O vaivém entre o mundo rural e o mundo cosmopolita explicará, em parte, o olhar compreensivo sobre o mundo aldeão, atávico e anacrónico. A poética vitalista e o telurismo não são sinónimos de cegueira e de uma visão idílica do campo, como o prova o romance A Batalha sem Fim (1932) – parábola e anti-epopeia de um país primitivo, onde camponeses e pescadores rasgam dunas à procura de tesouros de outros tempos, levando a cabo um “crime ambiental”, que antecipa o que é cometido pelo Estado em Quando os Lobos Uivam (cf. Hayson 2017). Mas nem o obscurantismo nem a utopia da salvação derivada de crenças e superstições, nem os motins em que miseráveis se digladiam merecem a condenação de Aquilino. À crítica aos processos arcaicos de escavação e à ignorância da engenharia moderna contrapõe a personagem do escritor (um seu alter-ego) uma explicação: o drama do protagonista é cósmico; o que o move é o sonho. Ou, de modo aforismático: “Amplie-se a aventura da duna, e teremos a aventura da humanidade no tempo e no espaço” (Ribeiro 1932: 244).

 

Passagens

Alemanha, Brasil, Espanha, França, Inglaterra…

 

Citações

Fomos a Hendaya ver os emigrantes que chegavam de Portugal. […] Escusado perguntar-lhes se são portugueses. Intonsos, maltrapilhos, ombros erguidos, mãos nos bolsos, a tiritar dentro da andaina de cotim por cima da camisa de riscado […]. Têm todas as idades. Desde o rapazinho imberbe de dezasseis anos ao homem de cabelos brancos, no pendor da velhice, e são originários de todos os cantos do Norte de Portugal. […] Para onde vão? Não sabem. A maior parte deles vieram sem contrata [sic], os raros que a traziam de Portugal ignoram a que espécie de trabalho ficam escravizados, no desconhecimento que têm do francês, e porque ninguém, tão-pouco, os elucidou. […] Mediante a contrata que assinou com dois rabiscos ou de cruz, é um escravo que se vendeu de corpo e alma ao senhor. […] Se deserta, o patrão manda-o prender; se levanta a cabeça por doença forçoso é que o patrão o autorize […] numa palavra, não se pertence; perdeu os seus foros de cidadão; é como os negros de África. (Aquilino. Páginas do Exílio 1927-1930: 129-130)

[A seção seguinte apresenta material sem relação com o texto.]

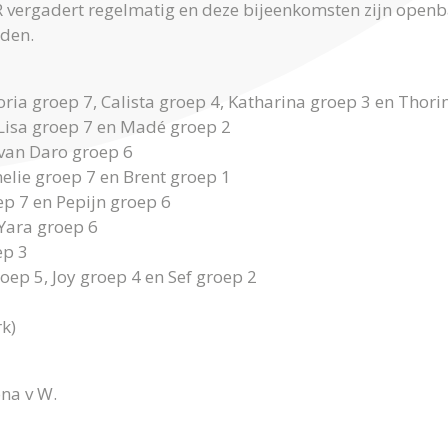
vergadert regelmatig en deze bijeenkomsten zijn openba
eden.
toria groep 7, Calista groep 4, Katharina groep 3 en Thori
Lisa groep 7 en Madé groep 2
 van Daro groep 6
lie groep 7 en Brent groep 1
p 7 en Pepijn groep 6
Yara groep 6
ep 3
oep 5, Joy groep 4 en Sef groep 2
k)
ona v W.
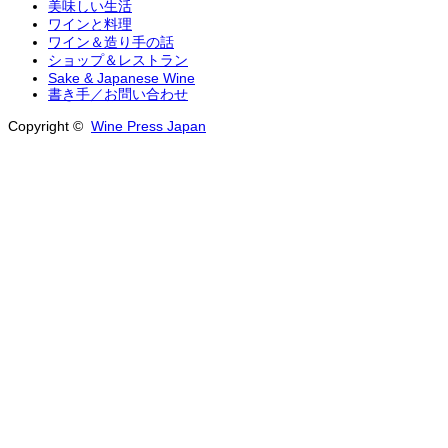
美味しい生活
ワインと料理
ワイン＆造り手の話
ショップ＆レストラン
Sake & Japanese Wine
書き手／お問い合わせ
Copyright ©
Wine Press Japan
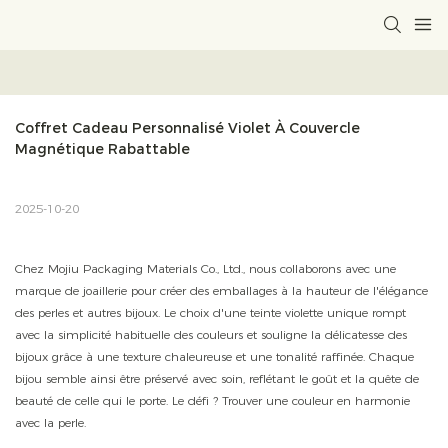
Coffret Cadeau Personnalisé Violet À Couvercle 
Magnétique Rabattable
2025-10-20
Chez Mojiu Packaging Materials Co., Ltd., nous collaborons avec une
marque de joaillerie pour créer des emballages à la hauteur de l'élégance
des perles et autres bijoux. Le choix d'une teinte violette unique rompt
avec la simplicité habituelle des couleurs et souligne la délicatesse des
bijoux grâce à une texture chaleureuse et une tonalité raffinée. Chaque
bijou semble ainsi être préservé avec soin, reflétant le goût et la quête de
beauté de celle qui le porte. Le défi ? Trouver une couleur en harmonie
avec la perle.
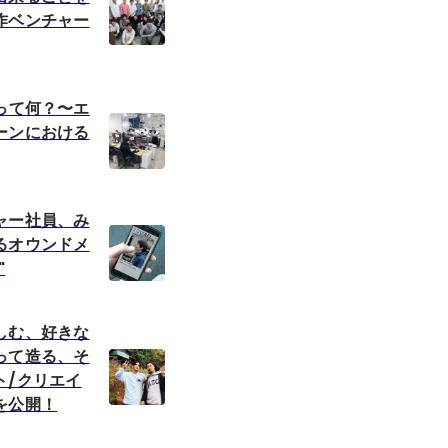
作ベンチャー
って何？〜エ
ーンにおける
ャー社員、み
るオウンドメ
"
しむ、好きな
って造る、そ
ト/クリエイ
を公開！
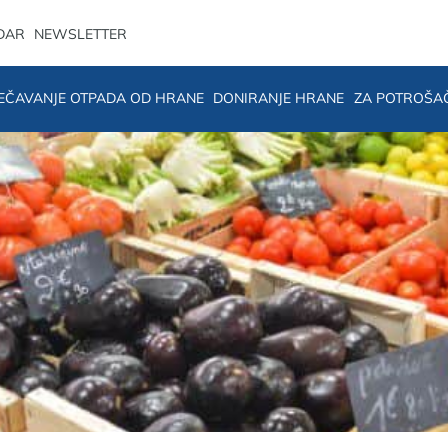
DAR
NEWSLETTER
EČAVANJE OTPADA OD HRANE
DONIRANJE HRANE
ZA POTROŠA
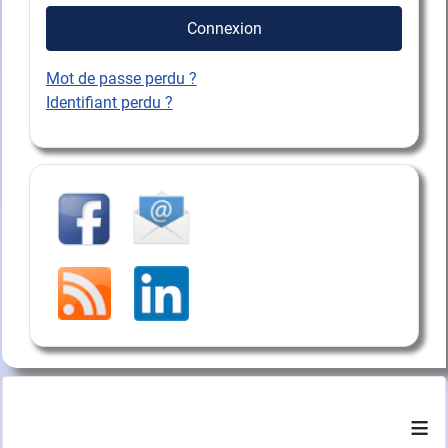
Connexion
Mot de passe perdu ?
Identifiant perdu ?
≡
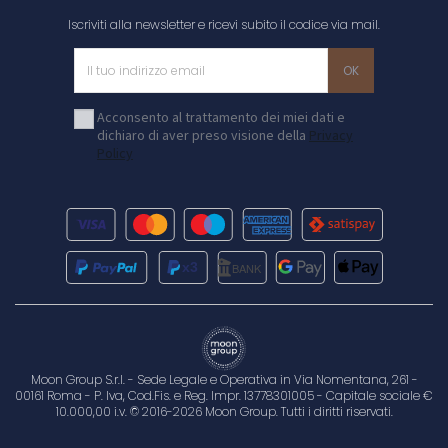
Iscriviti alla newsletter e ricevi subito il codice via mail.
Acconsento al trattamento dei miei dati e
dichiaro di aver preso visione della
Privacy
Policy
Moon Group S.r.l. - Sede Legale e Operativa in Via Nomentana, 261 -
00161 Roma - P. Iva, Cod.Fis. e Reg. Impr. 13778301005 - Capitale sociale €
10.000,00 i.v. © 2016-2026 Moon Group. Tutti i diritti riservati.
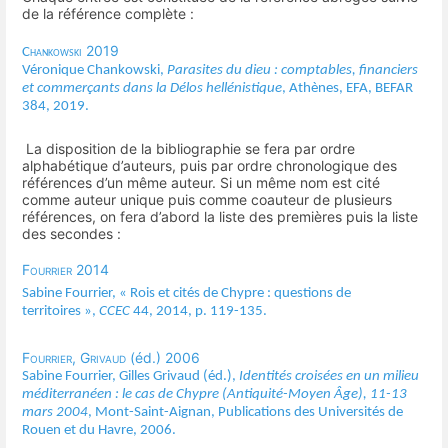
de la référence complète :
2019
Chankowski
Véronique Chankowski,
Parasites du dieu : comptables, financiers
et commerçants dans la Délos hellénistique
, Athènes, EFA, BEFAR
384, 2019.
La disposition de la bibliographie se fera par ordre
alphabétique d’auteurs, puis par ordre chronologique des
références d’un même auteur. Si un même nom est cité
comme auteur unique puis comme coauteur de plusieurs
références, on fera d’abord la liste des premières puis la liste
des secondes :
Fourrier
2014
Sabine Fourrier, « Rois et cités de Chypre : questions de
territoires »,
CCEC
44, 2014, p. 119-135.
Fourrier, Grivaud
(éd.) 2006
Sabine Fourrier,
Gilles Grivaud (éd.),
Identités croisées en un milieu
méditerranéen : le cas de Chypre (Antiquité-Moyen Âge), 11-13
mars 2004
, Mont-Saint-Aignan, Publications des Universités de
Rouen et du Havre, 2006.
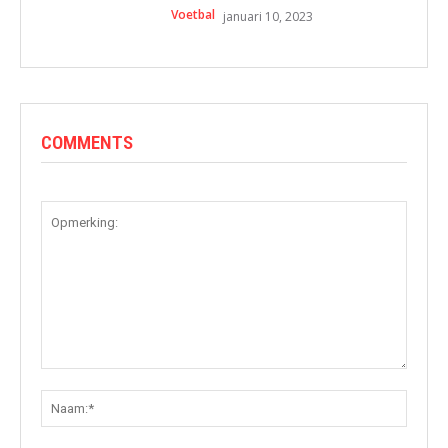
Voetbal
januari 10, 2023
COMMENTS
Opmerking:
Naam:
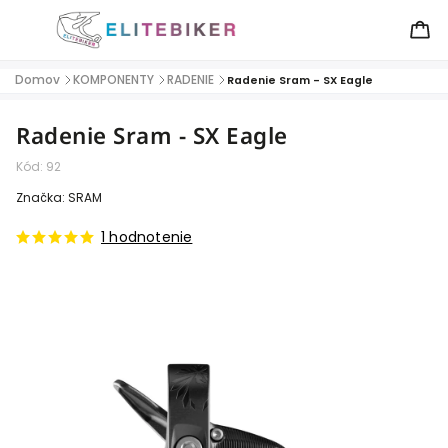
Domov
KOMPONENTY
RADENIE
/
/
/
Radenie Sram - SX Eagle
Radenie Sram - SX Eagle
Kód:
92
Značka:
SRAM
1 hodnotenie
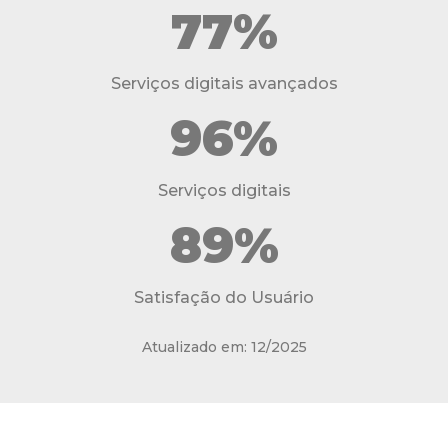
77%
Serviços digitais avançados
96%
Serviços digitais
89%
Satisfação do Usuário
Atualizado em: 12/2025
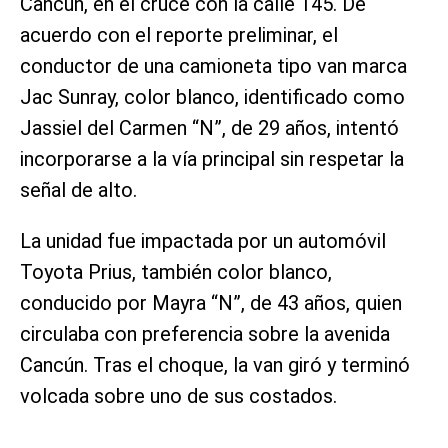
Cancún, en el cruce con la calle 145. De
acuerdo con el reporte preliminar, el
conductor de una camioneta tipo van marca
Jac Sunray, color blanco, identificado como
Jassiel del Carmen “N”, de 29 años, intentó
incorporarse a la vía principal sin respetar la
señal de alto.
La unidad fue impactada por un automóvil
Toyota Prius, también color blanco,
conducido por Mayra “N”, de 43 años, quien
circulaba con preferencia sobre la avenida
Cancún. Tras el choque, la van giró y terminó
volcada sobre uno de sus costados.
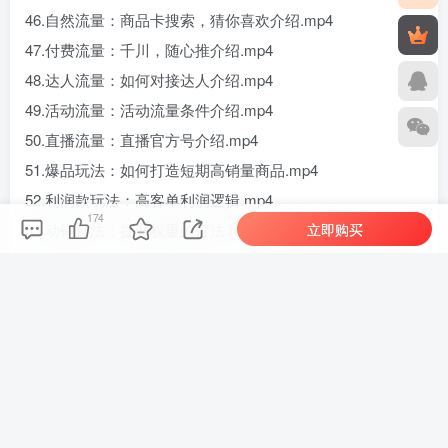
46.自然流量：商品卡搜索，猜你喜欢介绍.mp4
47.付费流量：千川，随心推介绍.mp4
48.达人流量：如何对接达人介绍.mp4
49.活动流量：活动流量条件介绍.mp4
50.直播流量：直播官方号介绍.mp4
51.爆品玩法：如何打造短期高销量商品.mp4
52.利润款玩法：高客单利润逻辑.mp4
174
立即购买
53.动销打法：提升权重的打法.mp4
54.店群模式的基础认知（新手慎入）.mp4
55.最后一课：每日运营sop（完成学习）.mp4
付费资源
（18555期）抖音小店从0到1系统课：开店流程+无货源代销自有货源三大模式，快速跑通抖店全链路
此内容为付费资源，请付费后查看
8.8
元宝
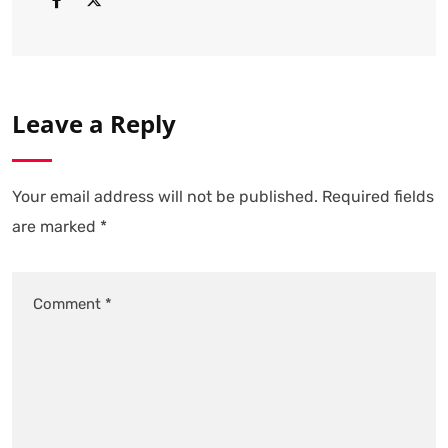
Leave a Reply
Your email address will not be published.
Required fields
are marked
*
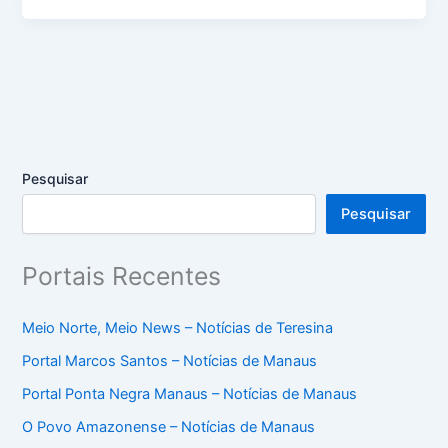
Pesquisar
Pesquisar
Portais Recentes
Meio Norte, Meio News – Notícias de Teresina
Portal Marcos Santos – Notícias de Manaus
Portal Ponta Negra Manaus – Notícias de Manaus
O Povo Amazonense – Notícias de Manaus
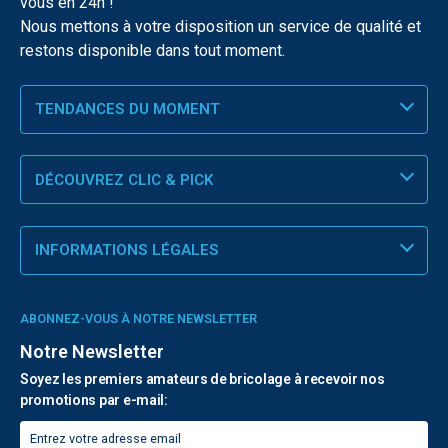
vous en 24h !
Nous mettons à votre disposition un service de qualité et
restons disponible dans tout moment.
TENDANCES DU MOMENT
DÉCOUVREZ CLIC & PICK
INFORMATIONS LÉGALES
ABONNEZ-VOUS À NOTRE NEWSLETTER
Notre Newsletter
Soyez les premiers amateurs de bricolage à recevoir nos
promotions par e-mail:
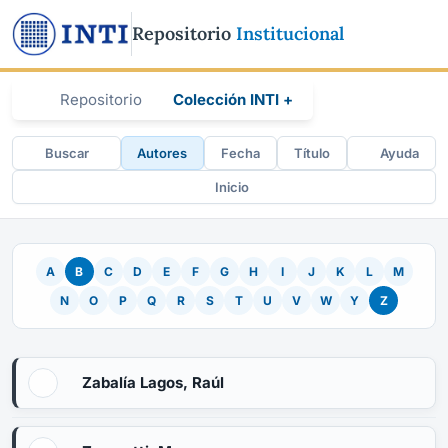
Repositorio
Institucional
Repositorio
Colección INTI +
Buscar
Autores
Fecha
Título
Ayuda
Inicio
A
B
C
D
E
F
G
H
I
J
K
L
M
N
O
P
Q
R
S
T
U
V
W
Y
Z
Zabalía Lagos, Raúl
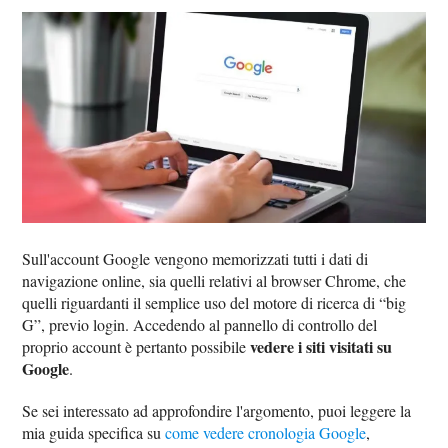
Sull'account Google vengono memorizzati tutti i dati di
navigazione online, sia quelli relativi al browser Chrome, che
quelli riguardanti il semplice uso del motore di ricerca di “big
G”, previo login. Accedendo al pannello di controllo del
vedere i siti visitati su
proprio account è pertanto possibile
Google
.
Se sei interessato ad approfondire l'argomento, puoi leggere la
mia guida specifica su
come vedere cronologia Google
,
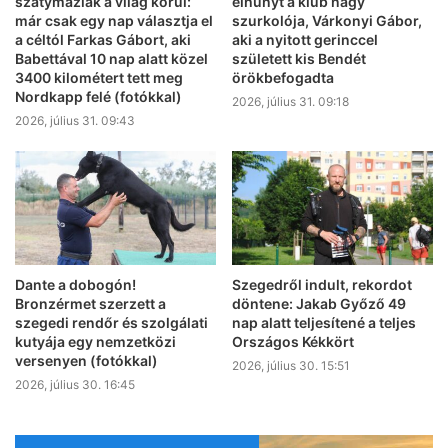
szatymaziak a világ körül:
elhunyt a klub nagy
már csak egy nap választja el
szurkolója, Várkonyi Gábor,
a céltól Farkas Gábort, aki
aki a nyitott gerinccel
Babettával 10 nap alatt közel
született kis Bendét
3400 kilométert tett meg
örökbefogadta
Nordkapp felé (fotókkal)
2026, július 31. 09:18
2026, július 31. 09:43
Dante a dobogón!
Szegedről indult, rekordot
Bronzérmet szerzett a
döntene: Jakab Győző 49
szegedi rendőr és szolgálati
nap alatt teljesítené a teljes
kutyája egy nemzetközi
Országos Kékkört
versenyen (fotókkal)
2026, július 30. 15:51
2026, július 30. 16:45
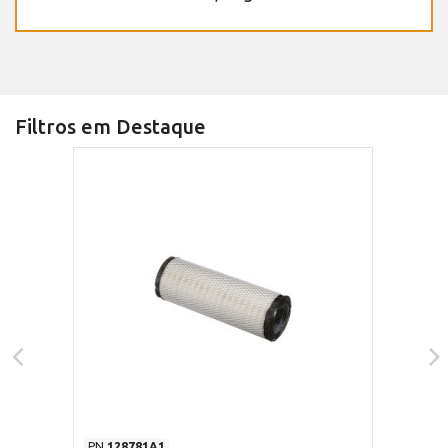
Filtros em Destaque
PN
128781A1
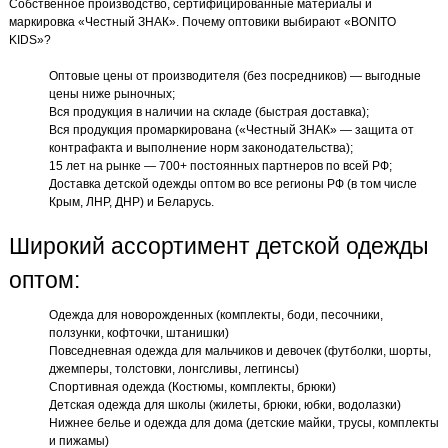
Собственное производство, сертифицированные материалы и
маркировка «Честный ЗНАК». Почему оптовики выбирают «BONITO
KIDS»?
Оптовые цены от производителя (без посредников) — выгодные
цены ниже рыночных;
Вся продукция в наличии на складе (быстрая доставка);
Вся продукция промаркирована («Честный ЗНАК» — защита от
контрафакта и выполнение норм законодательства);
15 лет на рынке — 700+ постоянных партнеров по всей РФ;
Доставка детской одежды оптом во все регионы РФ (в том числе
Крым, ЛНР, ДНР) и Беларусь.
Широкий ассортимент детской одежды
оптом:
Одежда для новорожденных (комплекты, боди, песочники,
ползунки, кофточки, штанишки)
Повседневная одежда для мальчиков и девочек (футболки, шорты,
джемперы, толстовки, лонгсливы, леггинсы)
Спортивная одежда (Костюмы, комплекты, брюки)
Детская одежда для школы (жилеты, брюки, юбки, водолазки)
Нижнее белье и одежда для дома (детские майки, трусы, комплекты
и пижамы)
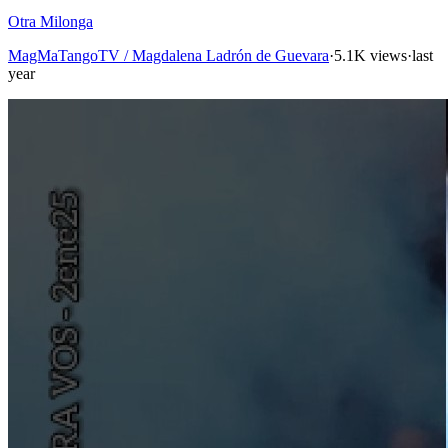
Otra Milonga
MagMaTangoTV / Magdalena Ladrón de Guevara
·
5.1K views
·
last
year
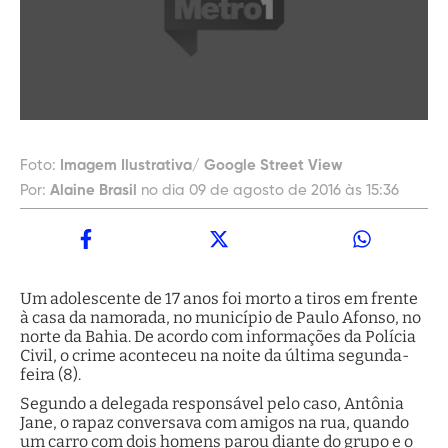
Foto:
Imagem Ilustrativa/ Google Street View
Por:
Alaine Brasil
no dia 09 de agosto de 2016 às 15:36
Um adolescente de 17 anos foi morto a tiros em frente
à casa da namorada, no município de Paulo Afonso, no
norte da Bahia. De acordo com informações da Polícia
Civil, o crime aconteceu na noite da última segunda-
feira (8).
Segundo a delegada responsável pelo caso, Antônia
Jane, o rapaz conversava com amigos na rua, quando
um carro com dois homens parou diante do grupo e o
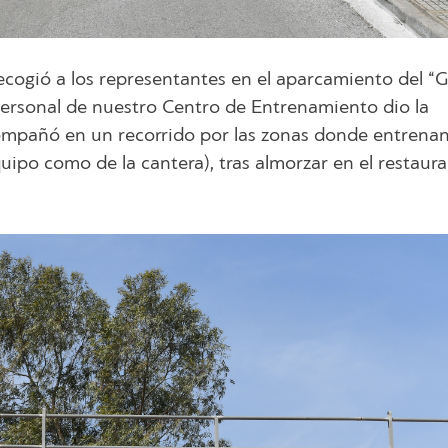
ecogió a los representantes en el aparcamiento del “G
l personal de nuestro Centro de Entrenamiento dio la
compañó en un recorrido por las zonas donde entrenan
uipo como de la cantera), tras almorzar en el restaura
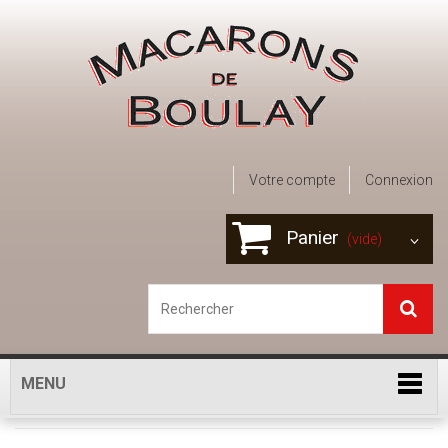
Votre compte
Connexion
Panier
(vide)
MENU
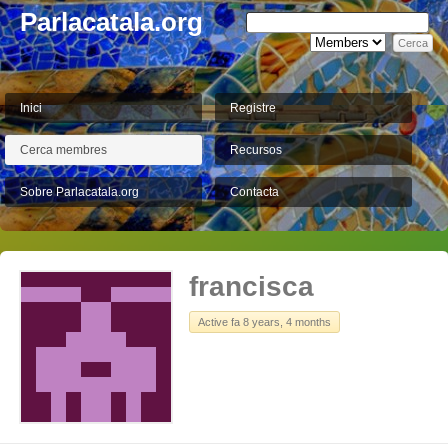
Parlacatala.org
Inici
Registre
Cerca membres
Recursos
Sobre Parlacatala.org
Contacta
francisca
Active fa 8 years, 4 months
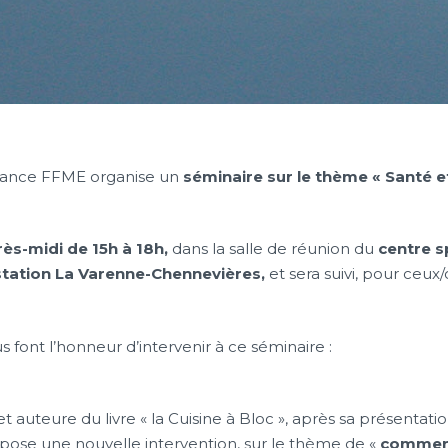
France FFME organise un
séminaire sur le thème « Santé 
ès-midi de 15h à 18h,
dans la salle de réunion du
c
entre s
station La Varenne-Chennevières,
et sera suivi, pour ceux
 font l’honneur d’intervenir à ce séminaire :
 et auteure du livre « la Cuisine à Bloc », après sa présenta
ose une nouvelle intervention, sur le thème de «
comment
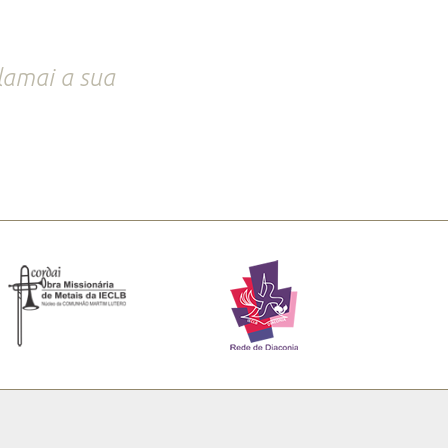
lamai a sua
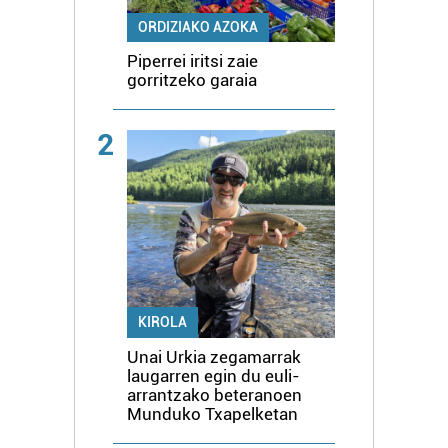
ORDIZIAKO AZOKA
Piperrei iritsi zaie
gorritzeko garaia
2
KIROLA
Unai Urkia zegamarrak
laugarren egin du euli-
arrantzako beteranoen
Munduko Txapelketan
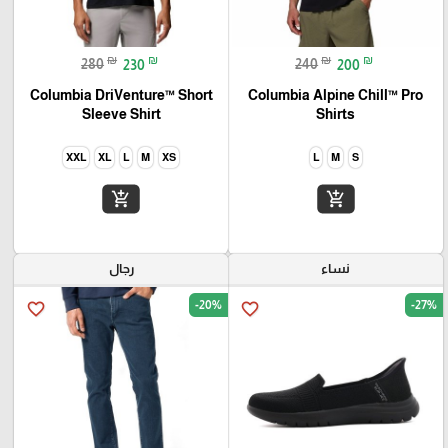
₪
₪
₪
₪
280
230
240
200
Columbia DriVenture™ Short
Columbia Alpine Chill™ Pro
Sleeve Shirt
Shirts
XXL
XL
L
M
XS
L
M
S
add_shopping_cart
add_shopping_cart
نساء
رجال
-20%
-27%
favorite_border
favorite_border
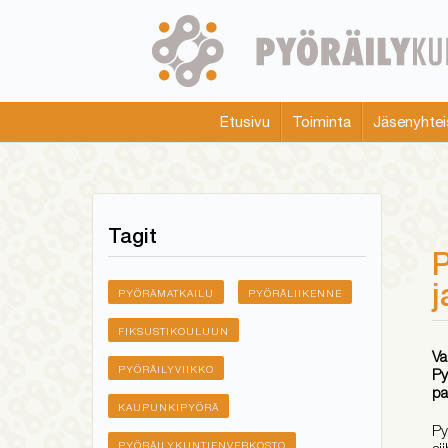
Skip
to
main
content
Etusivu
Toiminta
Jäsenyhtei
Main
menu
Tagit
P
j
PYÖRÄMATKAILU
PYÖRÄLIIKENNE
FIKSUSTIKOULUUN
Va
PYÖRÄILYVIIKKO
Py
pa
KAUPUNKIPYÖRÄ
Py
si
PYÖRÄILYKUNTIENVERKOSTO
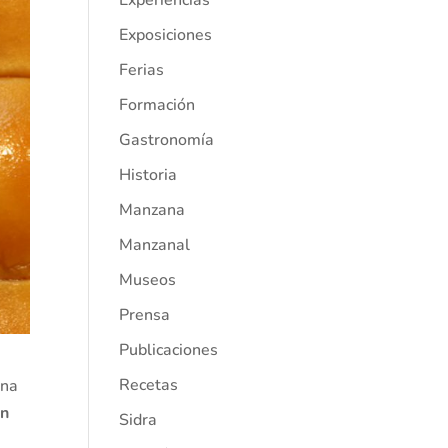
Experiencias
Exposiciones
Ferias
Formación
Gastronomía
Historia
Manzana
Manzanal
Museos
Prensa
Publicaciones
Recetas
una
ón
Sidra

Neste arrastado outono são como as princesas do Oriente, que se adereçavam de todas as pedrarias para o leito funerário, as árvores da Europa setentrional. […] São sinfonias de cor, refractárias à paleta mais sensual.
Compreende-se que, atrás de tão surpreendentes cortinas, haja fadas e bons génios, dados à generosa tarefa de endireitar a sina de pastoras tristes e príncipes de alma pura, mas desgraciosos. Compreende-se e aceita-se a mitologia da floresta com os seus poéticos e caprichosos habitantes, sílfides, gnomos, elches, dríades, que sei eu! Deu-nos a madre-natureza a nós meridionais, em património, o céu azul e o sol claro. Legou à floresta à gente do Norte. Consentiu-nos o regalo da mata; à mata, porém, dá-se-lhe volta; corta-se-lhe a lenha; nunca foi sagrada; nunca vieram habitar nela divindades. (Ribeiro 1935: 296-297)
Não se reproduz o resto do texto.